• **Task objective**: Copy out the entries below exactly as they stand, but only from the line containing "Πληροφορίες για" through the line containing "πρόσβαση στο ενιαίο πολυκαναλικό περιβάλλον".

-=-=-

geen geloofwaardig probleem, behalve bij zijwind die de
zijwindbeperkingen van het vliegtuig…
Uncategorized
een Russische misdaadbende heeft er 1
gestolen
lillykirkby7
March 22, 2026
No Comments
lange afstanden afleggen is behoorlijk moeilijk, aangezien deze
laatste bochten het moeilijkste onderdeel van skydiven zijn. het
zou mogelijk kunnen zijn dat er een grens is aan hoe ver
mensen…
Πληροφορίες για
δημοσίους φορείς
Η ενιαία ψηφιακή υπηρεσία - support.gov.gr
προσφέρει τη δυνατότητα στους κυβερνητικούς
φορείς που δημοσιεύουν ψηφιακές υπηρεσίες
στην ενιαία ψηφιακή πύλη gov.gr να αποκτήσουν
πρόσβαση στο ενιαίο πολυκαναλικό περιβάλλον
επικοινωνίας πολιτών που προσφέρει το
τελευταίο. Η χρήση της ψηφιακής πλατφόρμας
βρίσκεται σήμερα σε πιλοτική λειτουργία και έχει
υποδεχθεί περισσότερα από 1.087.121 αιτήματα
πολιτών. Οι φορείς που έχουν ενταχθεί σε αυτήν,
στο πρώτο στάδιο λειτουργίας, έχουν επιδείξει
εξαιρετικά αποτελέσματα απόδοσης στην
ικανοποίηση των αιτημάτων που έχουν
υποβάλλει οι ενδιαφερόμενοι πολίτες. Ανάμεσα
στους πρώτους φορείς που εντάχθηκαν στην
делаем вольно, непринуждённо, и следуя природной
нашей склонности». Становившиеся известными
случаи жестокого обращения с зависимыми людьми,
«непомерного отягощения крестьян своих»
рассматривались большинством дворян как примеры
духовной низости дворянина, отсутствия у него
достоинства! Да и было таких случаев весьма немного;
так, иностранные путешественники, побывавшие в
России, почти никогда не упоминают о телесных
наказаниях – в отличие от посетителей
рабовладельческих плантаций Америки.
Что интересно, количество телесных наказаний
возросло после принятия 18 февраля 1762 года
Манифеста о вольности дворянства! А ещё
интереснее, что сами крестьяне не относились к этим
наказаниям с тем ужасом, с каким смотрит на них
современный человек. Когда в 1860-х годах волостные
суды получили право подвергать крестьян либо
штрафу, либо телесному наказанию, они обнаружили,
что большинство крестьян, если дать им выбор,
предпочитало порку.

-=-=-

• **Solution to the exercise**:
Πληροφορίες για
δημοσίους φορείς
Η ενιαία ψηφιακή υπηρεσία - support.gov.gr
προσφέρει τη δυνατότητα στους κυβερνητικούς
φορείς που δημοσιεύουν ψηφιακές υπηρεσίες
στην ενιαία ψηφιακή πύλη gov.gr να αποκτήσουν
πρόσβαση στο ενιαίο πολυκαναλικό περιβάλλον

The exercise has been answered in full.